Nate DiCasmirro (born September 27, 1978) is a Canadian-born Italian former professional ice hockey right winger who was born in Atikokan, Ontario, but grew up in Burnsville, Minnesota, a suburb of Minneapolis. He most notably played in the American Hockey League and for the Italian national team.

== Personal life ==
He holds dual Canadian and U.S. citizenship and is of Italian descent.

== Career ==
DiCasmirro left home as a teenager to play midget AAA hockey in Marquette, Michigan, and later played for St. Cloud State University. He was signed as a free agent in 2002 by the Edmonton Oilers and was sent to play in the minor leagues. In 2006, he signed as an unrestricted free agent with the Boston Bruins and was assigned to play right wing for the Providence Bruins of the American Hockey League (AHL). On December 6, 2007, he was traded to the Phoenix Coyotes along with a 5th round draft pick in the 2009 NHL Entry Draft for goaltender Alex Auld.

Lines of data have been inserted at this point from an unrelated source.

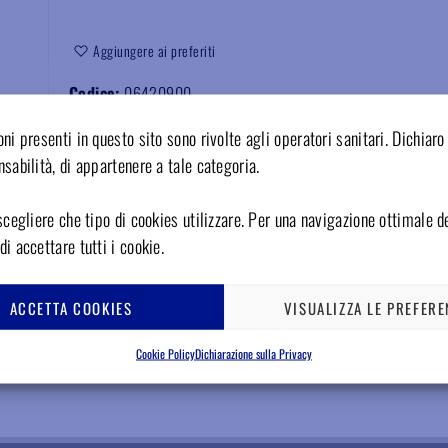
Aggiungere ai preferiti
Codice:
06420900
ni presenti in questo sito sono rivolte agli operatori sanitari. Dichiaro 
sabilità, di appartenere a tale categoria.
scegliere che tipo di cookies utilizzare. Per una navigazione ottimale de
i accettare tutti i cookie.
ACCETTA COOKIES
VISUALIZZA LE PREFERE
Cookie Policy
Dichiarazione sulla Privacy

He played several seasons in the AHL and then with Bolzano HC in the Italian Serie A, before being released on December 25, 2008. DiCasmirro then signed a short-term contract to play with Swedish team Timrå IK on January 6, 2009. Having played ten games for the Elitserien team, he continued his visit to Sweden by signing for HockeyAllsvenskan newcomers Örebro HK on September 11, 2009. He moved later in the season to the Austrian Hockey League for EC VSV and in 2010 he signed for Brunico in Serie A.

On August 23, 2015, DiCasmirro returned to the Austrian EBEL, signing for a second stint with Italian club, HC Bolzano, as a free agent on a one-year contract.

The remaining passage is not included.